■ **Exercise goal**: Gather each line in the entries that includes the string "para".

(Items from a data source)
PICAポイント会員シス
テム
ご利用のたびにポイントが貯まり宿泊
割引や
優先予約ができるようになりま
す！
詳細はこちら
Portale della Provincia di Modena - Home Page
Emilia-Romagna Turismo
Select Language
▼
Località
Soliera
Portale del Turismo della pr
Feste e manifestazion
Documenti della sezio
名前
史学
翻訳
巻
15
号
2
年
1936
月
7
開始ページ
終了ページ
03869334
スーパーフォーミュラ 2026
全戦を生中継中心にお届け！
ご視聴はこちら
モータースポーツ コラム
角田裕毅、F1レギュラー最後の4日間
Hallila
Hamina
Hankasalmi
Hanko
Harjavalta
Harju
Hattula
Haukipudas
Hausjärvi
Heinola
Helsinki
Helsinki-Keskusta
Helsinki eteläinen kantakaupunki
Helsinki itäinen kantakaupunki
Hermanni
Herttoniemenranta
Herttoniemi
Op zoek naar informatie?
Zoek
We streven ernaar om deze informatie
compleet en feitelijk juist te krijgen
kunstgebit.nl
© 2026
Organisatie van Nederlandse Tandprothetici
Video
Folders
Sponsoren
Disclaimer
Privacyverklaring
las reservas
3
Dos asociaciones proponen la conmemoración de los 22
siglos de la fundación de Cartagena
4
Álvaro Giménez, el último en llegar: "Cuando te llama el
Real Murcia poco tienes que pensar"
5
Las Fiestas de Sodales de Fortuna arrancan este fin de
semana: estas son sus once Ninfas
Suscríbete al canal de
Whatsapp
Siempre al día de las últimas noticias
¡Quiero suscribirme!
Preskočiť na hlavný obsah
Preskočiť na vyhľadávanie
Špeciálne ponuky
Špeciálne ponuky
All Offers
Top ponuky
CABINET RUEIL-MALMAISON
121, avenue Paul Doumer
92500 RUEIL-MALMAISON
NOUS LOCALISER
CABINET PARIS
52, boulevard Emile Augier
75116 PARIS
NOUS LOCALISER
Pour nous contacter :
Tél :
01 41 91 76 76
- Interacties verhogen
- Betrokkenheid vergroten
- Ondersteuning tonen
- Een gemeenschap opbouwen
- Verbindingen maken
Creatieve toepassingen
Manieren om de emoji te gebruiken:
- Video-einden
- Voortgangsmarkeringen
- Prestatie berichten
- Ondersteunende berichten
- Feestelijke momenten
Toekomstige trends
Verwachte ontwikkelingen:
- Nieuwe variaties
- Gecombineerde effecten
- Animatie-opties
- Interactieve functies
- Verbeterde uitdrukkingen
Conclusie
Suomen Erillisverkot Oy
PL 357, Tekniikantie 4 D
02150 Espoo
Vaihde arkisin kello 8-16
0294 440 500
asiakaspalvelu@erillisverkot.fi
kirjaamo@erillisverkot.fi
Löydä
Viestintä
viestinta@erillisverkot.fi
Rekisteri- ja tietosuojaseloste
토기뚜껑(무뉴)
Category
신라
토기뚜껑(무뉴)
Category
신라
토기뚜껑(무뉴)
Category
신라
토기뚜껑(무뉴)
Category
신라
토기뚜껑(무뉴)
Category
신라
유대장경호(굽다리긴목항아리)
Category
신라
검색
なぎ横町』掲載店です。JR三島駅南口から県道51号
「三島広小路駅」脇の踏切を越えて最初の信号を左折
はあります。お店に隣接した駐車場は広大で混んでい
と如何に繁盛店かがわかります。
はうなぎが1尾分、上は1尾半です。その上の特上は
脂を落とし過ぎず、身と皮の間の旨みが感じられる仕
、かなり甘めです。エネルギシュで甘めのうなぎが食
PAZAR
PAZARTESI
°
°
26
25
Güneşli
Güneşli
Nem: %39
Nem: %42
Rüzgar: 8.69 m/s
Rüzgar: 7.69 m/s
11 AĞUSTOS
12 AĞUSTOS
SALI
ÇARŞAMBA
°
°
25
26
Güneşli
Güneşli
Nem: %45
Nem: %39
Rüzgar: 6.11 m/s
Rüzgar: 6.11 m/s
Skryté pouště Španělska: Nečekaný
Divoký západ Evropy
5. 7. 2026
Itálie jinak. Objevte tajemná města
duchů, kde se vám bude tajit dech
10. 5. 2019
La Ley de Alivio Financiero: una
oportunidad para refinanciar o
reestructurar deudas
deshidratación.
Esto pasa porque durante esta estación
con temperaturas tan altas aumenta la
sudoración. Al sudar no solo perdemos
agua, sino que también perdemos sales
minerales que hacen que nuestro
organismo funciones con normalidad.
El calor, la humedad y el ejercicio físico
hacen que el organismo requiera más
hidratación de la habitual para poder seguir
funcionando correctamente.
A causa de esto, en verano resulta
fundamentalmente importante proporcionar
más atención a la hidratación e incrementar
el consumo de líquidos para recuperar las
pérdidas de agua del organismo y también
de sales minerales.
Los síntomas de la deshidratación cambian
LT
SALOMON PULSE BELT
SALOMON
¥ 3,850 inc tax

■ **Solution for this task**:
oportunidad para refinanciar o
hidratación de la habitual para poder seguir
el consumo de líquidos para recuperar las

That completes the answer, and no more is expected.